DATA RECORDS
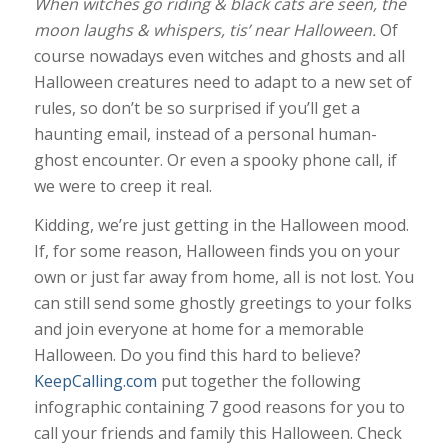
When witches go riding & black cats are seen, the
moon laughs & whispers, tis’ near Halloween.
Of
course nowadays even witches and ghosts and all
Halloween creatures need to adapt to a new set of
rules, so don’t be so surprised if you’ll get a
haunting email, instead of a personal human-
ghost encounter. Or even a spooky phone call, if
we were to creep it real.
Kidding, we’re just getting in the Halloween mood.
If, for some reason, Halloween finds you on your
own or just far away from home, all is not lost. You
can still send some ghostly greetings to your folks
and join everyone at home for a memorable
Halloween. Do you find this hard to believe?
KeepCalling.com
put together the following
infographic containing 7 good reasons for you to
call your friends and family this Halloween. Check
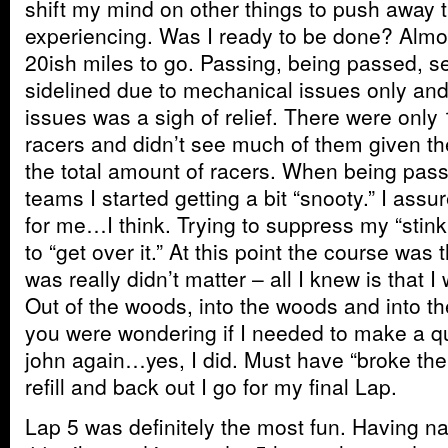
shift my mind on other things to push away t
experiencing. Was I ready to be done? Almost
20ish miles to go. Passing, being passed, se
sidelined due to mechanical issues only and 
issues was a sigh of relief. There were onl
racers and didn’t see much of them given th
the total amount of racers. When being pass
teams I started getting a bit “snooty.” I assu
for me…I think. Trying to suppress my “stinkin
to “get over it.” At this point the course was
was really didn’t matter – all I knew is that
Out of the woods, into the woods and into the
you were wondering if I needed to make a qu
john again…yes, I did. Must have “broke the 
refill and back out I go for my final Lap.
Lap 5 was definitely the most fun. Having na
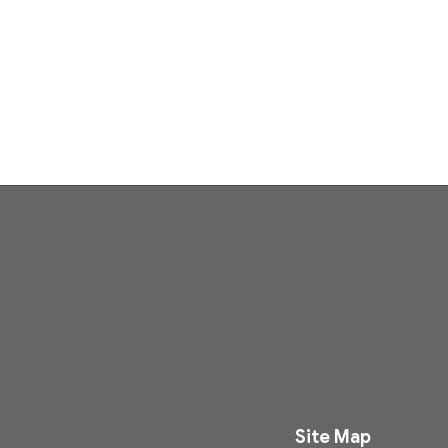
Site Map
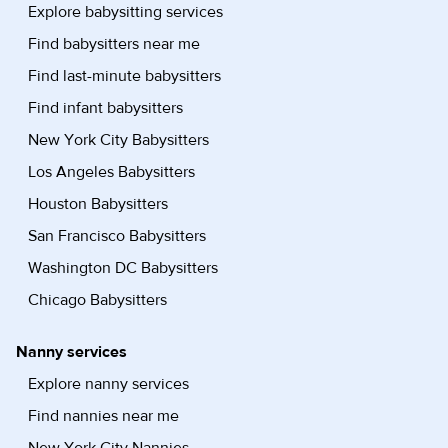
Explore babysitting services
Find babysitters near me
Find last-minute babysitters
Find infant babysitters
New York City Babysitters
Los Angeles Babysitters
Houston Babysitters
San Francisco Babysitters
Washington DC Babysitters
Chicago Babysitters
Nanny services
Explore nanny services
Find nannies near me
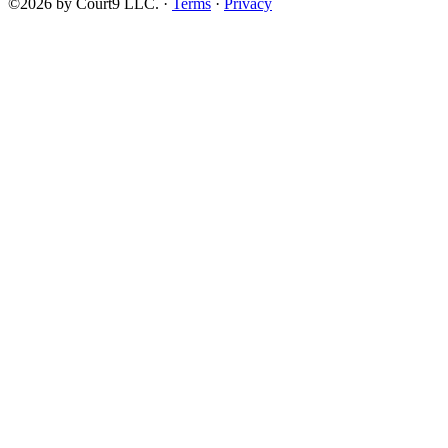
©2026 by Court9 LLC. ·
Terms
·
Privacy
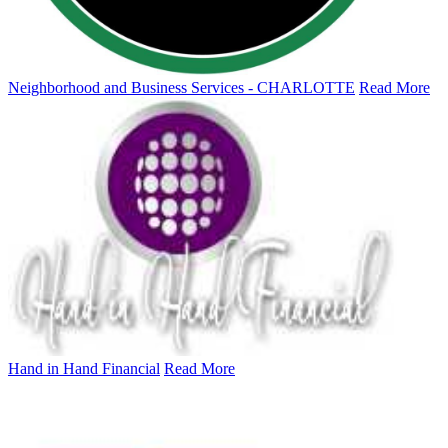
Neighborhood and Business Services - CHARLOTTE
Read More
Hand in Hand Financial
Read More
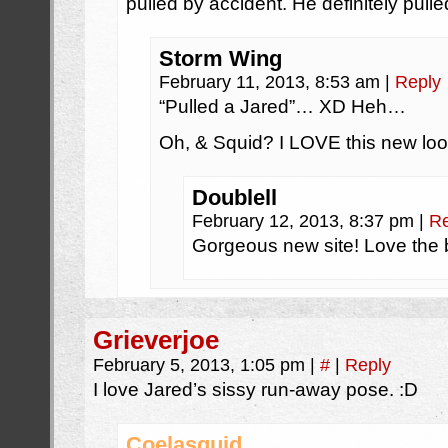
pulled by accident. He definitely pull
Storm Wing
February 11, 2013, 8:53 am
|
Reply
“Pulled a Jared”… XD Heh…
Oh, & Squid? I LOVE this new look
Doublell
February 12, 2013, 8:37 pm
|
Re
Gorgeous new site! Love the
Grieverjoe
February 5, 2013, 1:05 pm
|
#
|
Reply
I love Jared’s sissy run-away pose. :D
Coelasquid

INSTRUCTIONS TO FOLLOW
Beginning with the first line of the records above, extract each line exactly through the line that holds "Explore babysitting services", both ends included. Omit pictures.

EXPECTED OUTPUT
When witches go riding & black cats are seen, the
moon laughs & whispers, tis’ near Halloween.
Of
course nowadays even witches and ghosts and all
Halloween creatures need to adapt to a new set of
rules, so don’t be so surprised if you’ll get a
haunting email, instead of a personal human-
ghost encounter. Or even a spooky phone call, if
we were to creep it real.
Kidding, we’re just getting in the Halloween mood.
If, for some reason, Halloween finds you on your
own or just far away from home, all is not lost. You
can still send some ghostly greetings to your folks
and join everyone at home for a memorable
Halloween. Do you find this hard to believe?
KeepCalling.com
put together the following
infographic containing 7 good reasons for you to
call your friends and family this Halloween. Check
shift my mind on other things to push away t
experiencing. Was I ready to be done? Almost
20ish miles to go. Passing, being passed, se
sidelined due to mechanical issues only and 
issues was a sigh of relief. There were onl
racers and didn’t see much of them given th
the total amount of racers. When being pass
teams I started getting a bit “snooty.” I assu
for me…I think. Trying to suppress my “stinkin
to “get over it.” At this point the course was
was really didn’t matter – all I knew is that
Out of the woods, into the woods and into the
you were wondering if I needed to make a qu
john again…yes, I did. Must have “broke the 
refill and back out I go for my final Lap.
Lap 5 was definitely the most fun. Having na
Site Map
Explore babysitting services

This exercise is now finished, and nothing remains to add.